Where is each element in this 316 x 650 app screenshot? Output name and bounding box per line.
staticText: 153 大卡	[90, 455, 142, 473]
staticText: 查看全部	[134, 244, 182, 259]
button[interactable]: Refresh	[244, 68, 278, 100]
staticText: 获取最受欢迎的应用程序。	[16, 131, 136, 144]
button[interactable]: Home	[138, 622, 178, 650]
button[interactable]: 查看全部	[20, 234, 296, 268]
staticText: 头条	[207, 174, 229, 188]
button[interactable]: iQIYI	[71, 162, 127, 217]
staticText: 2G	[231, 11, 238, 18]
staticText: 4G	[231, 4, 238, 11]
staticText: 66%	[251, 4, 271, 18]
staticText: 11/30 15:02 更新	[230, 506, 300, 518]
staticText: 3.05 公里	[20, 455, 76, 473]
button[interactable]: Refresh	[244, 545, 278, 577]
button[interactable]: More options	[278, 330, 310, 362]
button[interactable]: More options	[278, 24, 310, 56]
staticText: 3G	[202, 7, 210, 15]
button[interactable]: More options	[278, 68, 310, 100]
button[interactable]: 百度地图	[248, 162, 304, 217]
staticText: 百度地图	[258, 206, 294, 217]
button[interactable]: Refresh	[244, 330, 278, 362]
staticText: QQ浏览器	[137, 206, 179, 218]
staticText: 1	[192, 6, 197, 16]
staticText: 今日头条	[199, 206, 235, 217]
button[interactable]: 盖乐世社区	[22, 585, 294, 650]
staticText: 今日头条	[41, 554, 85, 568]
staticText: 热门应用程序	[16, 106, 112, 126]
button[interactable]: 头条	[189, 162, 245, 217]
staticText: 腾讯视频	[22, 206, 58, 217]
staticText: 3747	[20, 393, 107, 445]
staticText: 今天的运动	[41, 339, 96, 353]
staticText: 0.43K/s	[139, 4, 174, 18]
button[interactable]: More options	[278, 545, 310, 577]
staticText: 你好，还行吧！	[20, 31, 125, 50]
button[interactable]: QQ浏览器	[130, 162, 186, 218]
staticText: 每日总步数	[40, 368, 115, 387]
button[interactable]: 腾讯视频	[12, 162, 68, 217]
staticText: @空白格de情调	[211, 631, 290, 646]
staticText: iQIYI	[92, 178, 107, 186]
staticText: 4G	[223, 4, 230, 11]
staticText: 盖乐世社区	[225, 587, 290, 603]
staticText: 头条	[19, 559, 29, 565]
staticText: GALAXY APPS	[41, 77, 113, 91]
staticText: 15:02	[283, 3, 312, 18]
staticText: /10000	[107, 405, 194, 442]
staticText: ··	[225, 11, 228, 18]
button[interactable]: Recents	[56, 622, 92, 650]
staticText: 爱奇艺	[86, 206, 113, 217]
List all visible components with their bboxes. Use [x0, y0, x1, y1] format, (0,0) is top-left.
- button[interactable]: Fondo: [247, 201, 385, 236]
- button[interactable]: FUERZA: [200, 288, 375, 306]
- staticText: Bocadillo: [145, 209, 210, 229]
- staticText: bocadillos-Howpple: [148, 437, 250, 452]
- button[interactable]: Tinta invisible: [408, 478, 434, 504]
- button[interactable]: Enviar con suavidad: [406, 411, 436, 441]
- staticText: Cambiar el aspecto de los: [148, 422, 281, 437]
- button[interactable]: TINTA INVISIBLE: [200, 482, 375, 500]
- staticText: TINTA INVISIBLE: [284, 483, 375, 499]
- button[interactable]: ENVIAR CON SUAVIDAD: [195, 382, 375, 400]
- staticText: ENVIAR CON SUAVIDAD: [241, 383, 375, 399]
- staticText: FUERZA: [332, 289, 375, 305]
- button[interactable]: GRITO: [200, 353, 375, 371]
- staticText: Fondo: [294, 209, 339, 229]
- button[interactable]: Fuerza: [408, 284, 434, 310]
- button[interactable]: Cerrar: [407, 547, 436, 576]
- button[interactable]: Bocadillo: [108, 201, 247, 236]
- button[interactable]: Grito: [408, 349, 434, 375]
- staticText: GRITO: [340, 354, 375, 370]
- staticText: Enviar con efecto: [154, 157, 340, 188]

★ ★ ★

Problem to solve |
Copy out each line of the records where the word "iQIYI" appears.

Response area |
button[interactable]: iQIYI	[71, 162, 127, 217]
staticText: iQIYI	[92, 178, 107, 186]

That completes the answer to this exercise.